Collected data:
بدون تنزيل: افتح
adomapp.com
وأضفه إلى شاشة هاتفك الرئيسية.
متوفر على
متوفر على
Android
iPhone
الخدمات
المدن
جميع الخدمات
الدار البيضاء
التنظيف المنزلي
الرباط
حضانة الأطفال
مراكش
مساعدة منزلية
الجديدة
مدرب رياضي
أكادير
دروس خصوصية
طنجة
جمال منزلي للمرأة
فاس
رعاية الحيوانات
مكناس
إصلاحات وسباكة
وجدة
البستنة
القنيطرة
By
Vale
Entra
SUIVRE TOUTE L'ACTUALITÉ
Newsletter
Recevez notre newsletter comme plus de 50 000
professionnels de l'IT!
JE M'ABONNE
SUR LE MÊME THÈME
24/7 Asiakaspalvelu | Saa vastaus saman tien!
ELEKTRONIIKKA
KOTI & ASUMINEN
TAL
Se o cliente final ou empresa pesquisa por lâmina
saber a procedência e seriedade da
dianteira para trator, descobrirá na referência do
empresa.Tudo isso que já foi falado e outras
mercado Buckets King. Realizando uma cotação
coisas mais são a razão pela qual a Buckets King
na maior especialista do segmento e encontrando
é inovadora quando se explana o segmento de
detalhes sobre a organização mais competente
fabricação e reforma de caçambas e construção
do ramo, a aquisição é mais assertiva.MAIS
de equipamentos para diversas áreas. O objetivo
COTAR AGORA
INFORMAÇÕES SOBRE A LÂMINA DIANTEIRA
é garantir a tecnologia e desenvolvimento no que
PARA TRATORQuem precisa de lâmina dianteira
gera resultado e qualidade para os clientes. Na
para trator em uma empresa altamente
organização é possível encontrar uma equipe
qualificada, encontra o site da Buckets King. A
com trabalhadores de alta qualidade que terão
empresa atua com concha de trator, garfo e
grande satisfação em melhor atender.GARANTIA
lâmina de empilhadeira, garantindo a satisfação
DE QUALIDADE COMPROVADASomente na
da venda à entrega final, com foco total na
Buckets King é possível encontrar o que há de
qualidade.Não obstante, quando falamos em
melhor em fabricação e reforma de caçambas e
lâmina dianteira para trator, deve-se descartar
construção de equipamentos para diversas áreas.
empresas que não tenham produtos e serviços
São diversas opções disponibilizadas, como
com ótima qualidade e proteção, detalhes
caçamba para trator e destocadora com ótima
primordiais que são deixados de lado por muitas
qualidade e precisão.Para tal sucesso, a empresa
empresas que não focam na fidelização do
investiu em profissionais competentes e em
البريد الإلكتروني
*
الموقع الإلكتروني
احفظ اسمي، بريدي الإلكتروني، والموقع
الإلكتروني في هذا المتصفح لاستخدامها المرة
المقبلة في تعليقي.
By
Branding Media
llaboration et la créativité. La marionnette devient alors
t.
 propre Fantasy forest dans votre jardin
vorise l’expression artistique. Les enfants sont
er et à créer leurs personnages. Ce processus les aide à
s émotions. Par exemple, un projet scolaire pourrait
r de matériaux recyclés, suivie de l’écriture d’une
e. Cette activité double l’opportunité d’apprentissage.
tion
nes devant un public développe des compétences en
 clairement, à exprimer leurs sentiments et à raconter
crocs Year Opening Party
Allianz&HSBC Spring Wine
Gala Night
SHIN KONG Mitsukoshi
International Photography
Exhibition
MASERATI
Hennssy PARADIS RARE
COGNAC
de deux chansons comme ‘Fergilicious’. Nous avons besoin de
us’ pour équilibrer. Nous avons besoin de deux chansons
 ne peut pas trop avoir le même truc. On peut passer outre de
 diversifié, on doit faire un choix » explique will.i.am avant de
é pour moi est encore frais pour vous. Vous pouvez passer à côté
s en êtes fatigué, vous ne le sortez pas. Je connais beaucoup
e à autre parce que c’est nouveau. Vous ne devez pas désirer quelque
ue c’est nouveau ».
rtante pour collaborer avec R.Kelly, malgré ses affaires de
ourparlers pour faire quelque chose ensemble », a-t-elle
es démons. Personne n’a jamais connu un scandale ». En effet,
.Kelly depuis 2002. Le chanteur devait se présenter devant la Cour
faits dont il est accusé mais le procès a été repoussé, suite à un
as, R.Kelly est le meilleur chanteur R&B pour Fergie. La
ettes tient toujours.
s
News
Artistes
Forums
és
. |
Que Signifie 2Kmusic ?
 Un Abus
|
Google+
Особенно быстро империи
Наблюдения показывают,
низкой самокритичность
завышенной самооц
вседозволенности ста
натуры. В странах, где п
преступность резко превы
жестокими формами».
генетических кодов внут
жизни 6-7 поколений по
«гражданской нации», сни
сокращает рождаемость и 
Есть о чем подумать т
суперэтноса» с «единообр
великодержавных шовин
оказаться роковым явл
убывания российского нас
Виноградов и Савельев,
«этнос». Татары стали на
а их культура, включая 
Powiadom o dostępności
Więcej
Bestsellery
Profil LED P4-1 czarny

* * *

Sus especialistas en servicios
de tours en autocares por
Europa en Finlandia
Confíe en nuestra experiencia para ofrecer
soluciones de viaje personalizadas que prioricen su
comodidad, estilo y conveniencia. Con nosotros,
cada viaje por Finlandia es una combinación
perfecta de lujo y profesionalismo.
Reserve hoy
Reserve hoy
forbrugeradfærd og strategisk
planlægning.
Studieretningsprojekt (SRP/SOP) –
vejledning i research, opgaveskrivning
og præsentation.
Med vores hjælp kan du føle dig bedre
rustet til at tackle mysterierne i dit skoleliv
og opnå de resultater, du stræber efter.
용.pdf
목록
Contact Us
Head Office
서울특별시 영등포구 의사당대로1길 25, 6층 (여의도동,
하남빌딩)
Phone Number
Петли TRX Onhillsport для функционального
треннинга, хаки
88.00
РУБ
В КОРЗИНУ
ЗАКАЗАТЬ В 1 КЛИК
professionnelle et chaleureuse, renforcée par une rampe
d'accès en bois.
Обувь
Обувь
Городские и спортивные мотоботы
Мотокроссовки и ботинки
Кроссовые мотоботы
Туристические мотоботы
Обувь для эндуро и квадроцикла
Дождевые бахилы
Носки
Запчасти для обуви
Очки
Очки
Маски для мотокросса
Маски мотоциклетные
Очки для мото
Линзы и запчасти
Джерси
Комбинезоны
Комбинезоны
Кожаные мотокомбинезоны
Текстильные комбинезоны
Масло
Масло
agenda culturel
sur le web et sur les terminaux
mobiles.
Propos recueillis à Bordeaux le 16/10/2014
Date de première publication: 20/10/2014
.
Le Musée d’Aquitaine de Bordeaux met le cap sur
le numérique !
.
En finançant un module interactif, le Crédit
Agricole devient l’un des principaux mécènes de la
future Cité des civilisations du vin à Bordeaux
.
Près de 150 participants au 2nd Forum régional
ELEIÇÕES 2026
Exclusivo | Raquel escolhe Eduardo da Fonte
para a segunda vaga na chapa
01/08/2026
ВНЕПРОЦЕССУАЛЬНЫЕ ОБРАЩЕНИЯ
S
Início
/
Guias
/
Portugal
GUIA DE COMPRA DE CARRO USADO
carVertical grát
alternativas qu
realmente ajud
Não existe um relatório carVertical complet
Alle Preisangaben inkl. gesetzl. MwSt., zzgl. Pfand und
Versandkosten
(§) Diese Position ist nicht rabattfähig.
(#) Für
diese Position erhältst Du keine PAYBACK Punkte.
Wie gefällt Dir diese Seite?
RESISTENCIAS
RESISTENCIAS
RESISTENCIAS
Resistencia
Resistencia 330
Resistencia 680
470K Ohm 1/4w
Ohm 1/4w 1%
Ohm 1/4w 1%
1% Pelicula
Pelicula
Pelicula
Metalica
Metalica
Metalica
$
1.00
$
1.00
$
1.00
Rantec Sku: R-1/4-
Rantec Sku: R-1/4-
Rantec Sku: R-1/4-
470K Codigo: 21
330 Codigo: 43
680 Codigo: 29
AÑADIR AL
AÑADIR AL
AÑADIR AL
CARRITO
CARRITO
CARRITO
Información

• **TASK ITEM**
From the entries above, extract only the lines running from the one containing "soluciones de viaje" through the one containing "Alle Preisangaben inkl.", inclusive.

• **OUTPUT FOR THIS EXERCISE**
soluciones de viaje personalizadas que prioricen su
comodidad, estilo y conveniencia. Con nosotros,
cada viaje por Finlandia es una combinación
perfecta de lujo y profesionalismo.
Reserve hoy
Reserve hoy
forbrugeradfærd og strategisk
planlægning.
Studieretningsprojekt (SRP/SOP) –
vejledning i research, opgaveskrivning
og præsentation.
Med vores hjælp kan du føle dig bedre
rustet til at tackle mysterierne i dit skoleliv
og opnå de resultater, du stræber efter.
용.pdf
목록
Contact Us
Head Office
서울특별시 영등포구 의사당대로1길 25, 6층 (여의도동,
하남빌딩)
Phone Number
Петли TRX Onhillsport для функционального
треннинга, хаки
88.00
РУБ
В КОРЗИНУ
ЗАКАЗАТЬ В 1 КЛИК
professionnelle et chaleureuse, renforcée par une rampe
d'accès en bois.
Обувь
Обувь
Городские и спортивные мотоботы
Мотокроссовки и ботинки
Кроссовые мотоботы
Туристические мотоботы
Обувь для эндуро и квадроцикла
Дождевые бахилы
Носки
Запчасти для обуви
Очки
Очки
Маски для мотокросса
Маски мотоциклетные
Очки для мото
Линзы и запчасти
Джерси
Комбинезоны
Комбинезоны
Кожаные мотокомбинезоны
Текстильные комбинезоны
Масло
Масло
agenda culturel
sur le web et sur les terminaux
mobiles.
Propos recueillis à Bordeaux le 16/10/2014
Date de première publication: 20/10/2014
.
Le Musée d’Aquitaine de Bordeaux met le cap sur
le numérique !
.
En finançant un module interactif, le Crédit
Agricole devient l’un des principaux mécènes de la
future Cité des civilisations du vin à Bordeaux
.
Près de 150 participants au 2nd Forum régional
ELEIÇÕES 2026
Exclusivo | Raquel escolhe Eduardo da Fonte
para a segunda vaga na chapa
01/08/2026
ВНЕПРОЦЕССУАЛЬНЫЕ ОБРАЩЕНИЯ
S
Início
/
Guias
/
Portugal
GUIA DE COMPRA DE CARRO USADO
carVertical grát
alternativas qu
realmente ajud
Não existe um relatório carVertical complet
Alle Preisangaben inkl. gesetzl. MwSt., zzgl. Pfand und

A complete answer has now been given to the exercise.